- What to do
Each image should be skipped while the records are restated word for word.

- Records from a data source

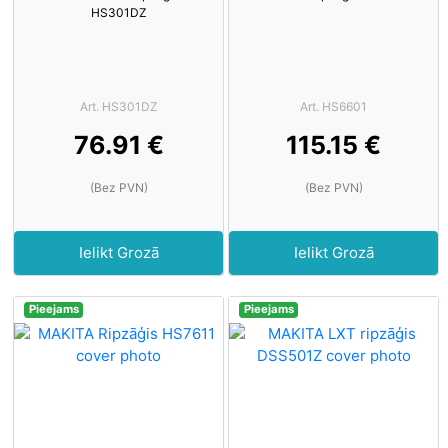
HS301DZ
Art. HS301DZ
Art. HS6601
76.91 €
115.15 €
(Bez PVN)
(Bez PVN)
Ielikt Grozā
Ielikt Grozā
Pieejams
Pieejams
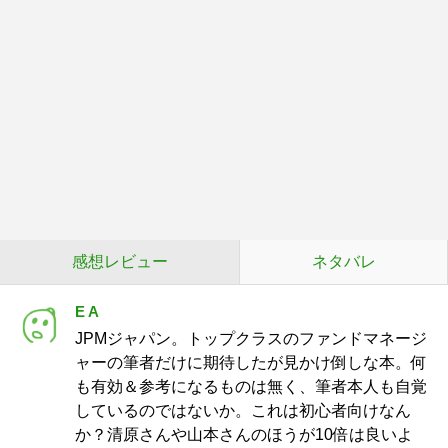
感想レビュー
ネタバレ
E A
JPMジャパン。トップクラスのファンドマネージ
ャーの筆者だけに期待したが見かけ倒しな本。何
も有効＆参考になるものは無く、筆者本人も自覚
しているのではないか。これは初心者向けなん
か？清原さんや山本さんのほうが10倍は良いよ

- Answer box
HS301DZ
Art. HS301DZ
Art. HS6601
76.91 €
115.15 €
(Bez PVN)
(Bez PVN)
Ielikt Grozā
Ielikt Grozā
Pieejams
Pieejams
感想レビュー
ネタバレ
E A
JPMジャパン。トップクラスのファンドマネージ
ャーの筆者だけに期待したが見かけ倒しな本。何
も有効＆参考になるものは無く、筆者本人も自覚
しているのではないか。これは初心者向けなん
か？清原さんや山本さんのほうが10倍は良いよ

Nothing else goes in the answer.